Bitcoin (BTC) price has retreated by more than 40% after topping out near $65,000 in mid-April. But that is not enough to derail the flagship cryptocurrency’s long-term bull trend, especially as global markets grapple with declining national currencies and the prospect of a commodity market crash.
So believes Mike McGlone, the senior commodity strategist at Bloomberg Intelligence, who said Wednesday that diversifying into store-of-value assets is a wise strategy against gloomy currency and commodity market outlooks.
“There’s little risk of the dollar dropping in value vs. similarly depreciating currencies, which means that diversification into store-of-value assets like gold and Bitcoin is simply a prudent move, in our view,” he tweeted Wednesday.
Money printer goes brrr
McGlone’s bullish analogy took references from a recent spike in money injected into the U.S. and Eurozone economies.
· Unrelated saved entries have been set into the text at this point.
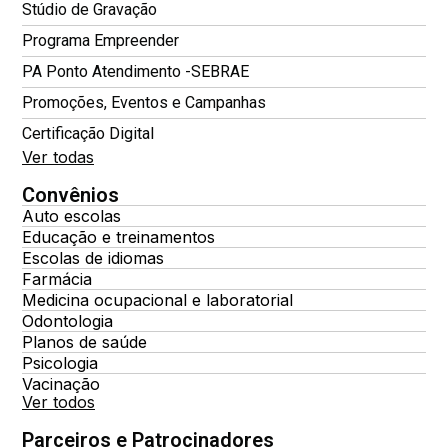
Stúdio de Gravação
Programa Empreender
PA Ponto Atendimento -SEBRAE
Promoções, Eventos e Campanhas
Certificação Digital
Ver todas
Convênios
Auto escolas
Educação e treinamentos
Escolas de idiomas
Farmácia
Medicina ocupacional e laboratorial
Odontologia
Planos de saúde
Psicologia
Vacinação
Ver todos
Parceiros e Patrocinadores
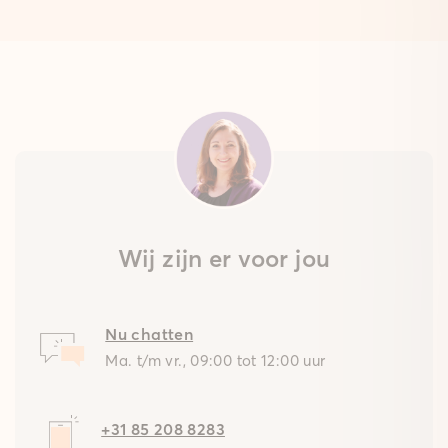
Wij zijn er voor jou
Nu chatten
Ma. t/m vr., 09:00 tot 12:00 uur
+31 85 208 8283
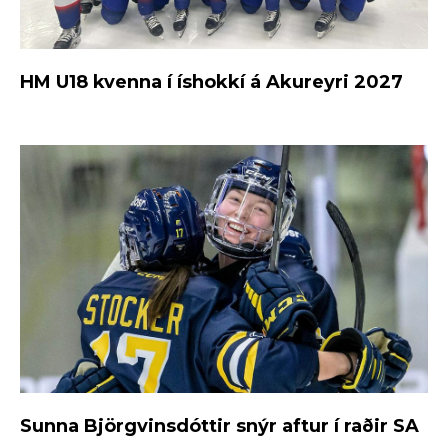
HM U18 kvenna í íshokkí á Akureyri 2027
Sunna Björgvinsdóttir snýr aftur í raðir SA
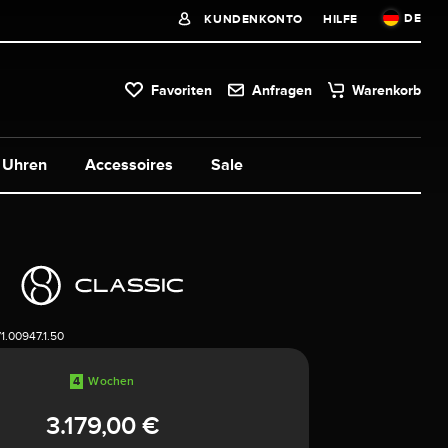
DE
KUNDENKONTO
HILFE
Favoriten
Anfragen
Warenkorb
Uhren
Accessoires
Sale
1.00947.1.50
4
Wochen
3.179,00 €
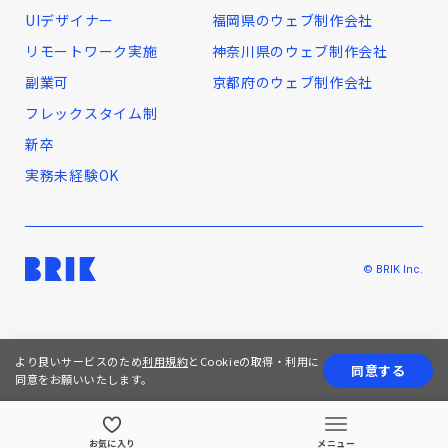
UIデザイナー
福岡県のウェブ制作会社
リモートワーク実施
神奈川県のウェブ制作会社
副業可
京都府のウェブ制作会社
フレックスタイム制
新卒
実務未経験OK
© BRIK Inc.
より良いサービスのため
利用規約
とCookieの取得・利用に
同意する
同意をお願いいたします。
お気に入り
メニュー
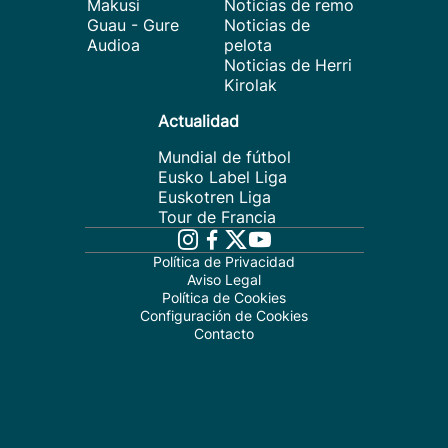
Makusi
Noticias de remo
Guau - Gure
Noticias de
Audioa
pelota
Noticias de Herri
Kirolak
Actualidad
Mundial de fútbol
Eusko Label Liga
Euskotren Liga
Tour de Francia
Política de Privacidad
Aviso Legal
Política de Cookies
Configuración de Cookies
Contacto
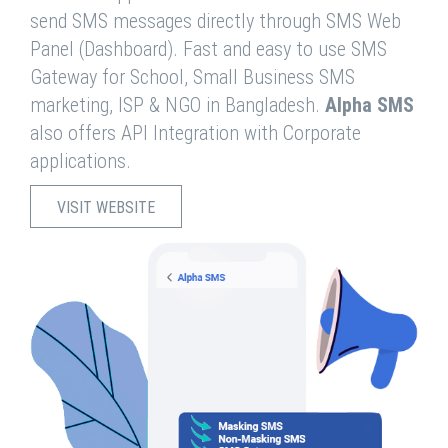
send SMS messages directly through SMS Web
Panel (Dashboard). Fast and easy to use SMS
Gateway for School, Small Business SMS
marketing, ISP & NGO in Bangladesh.
Alpha SMS
also offers API Integration with Corporate
applications.
VISIT WEBSITE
The U.S. Money Supply M2, a measure of the money supply that includes cash and checking deposits (M1) and near money, reached $20.256 trillion on May 3, 2021, from $15.384 trillion on Feb. 10, 2020.
A surplus liquidity injection into the U.S. economy left the dollar weaker against top foreign currencies. As a result, the U.S. dollar index (DXY) fell by almost 11.22% from its mid-March 2020 high of 101.947 to 90.5 as of June 16.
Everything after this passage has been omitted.